Mais en vertu d’un aménagement de peine, Dominique n’est pas incarcéré.
"Pendant deux ans, j’ai accompagné ma fille sur son lieu de travail car elle ne se sentait pas en sécurité", explique Pierre.
En 2019, Cécile fait une demande de protection pourtant refusée par le juge des affaires familiales, qui estime qu’elle n’était pas en danger dans l’entreprise.
Ces derniers mois, cette fervente catholique et très impliquée dans la paroisse de Domont, "pensait s’en être sortie". Elle "avait baissé la garde", focalisée sur l’entreprise qu’elle "tenait à bout de bras", regrette son père. (...)

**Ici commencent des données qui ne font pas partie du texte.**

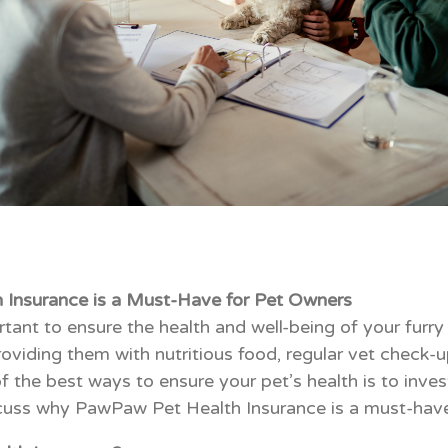
Insurance is a Must-Have for Pet Owners
rtant to ensure the health and well-being of your furry
oviding them with nutritious food, regular vet check-u
 the best ways to ensure your pet’s health is to invest
 discuss why PawPaw Pet Health Insurance is a must-hav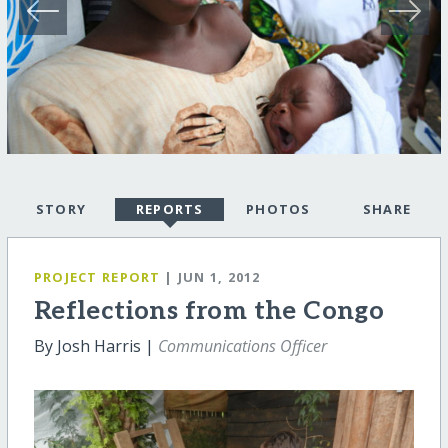
STORY
REPORTS
PHOTOS
SHARE
PROJECT REPORT
| JUN 1, 2012
Reflections from the Congo
By Josh Harris |
Communications Officer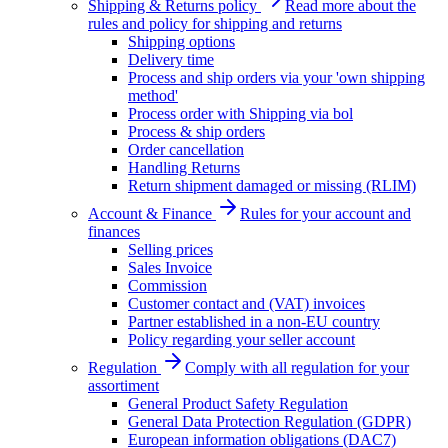
Shipping & Returns policy
Read more about the
rules and policy for shipping and returns
Shipping options
Delivery time
Process and ship orders via your 'own shipping
method'
Process order with Shipping via bol
Process & ship orders
Order cancellation
Handling Returns
Return shipment damaged or missing (RLIM)
Account & Finance
Rules for your account and
finances
Selling prices
Sales Invoice
Commission
Customer contact and (VAT) invoices
Partner established in a non-EU country
Policy regarding your seller account
Regulation
Comply with all regulation for your
assortiment
General Product Safety Regulation
General Data Protection Regulation (GDPR)
European information obligations (DAC7)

À l’heure où les associations féministes pressent le gouvernement de renforcer encore l’arsenal contre les violences faites aux femmes, le père de Cécile n’en démord pas. "Le système judiciaire a fait au mieux mais a tout sous-évalué et a failli. Les gendarmes savaient par exemple que Dominique avait un fusil", dit-il. "On a laissé un homme dangereux en liberté".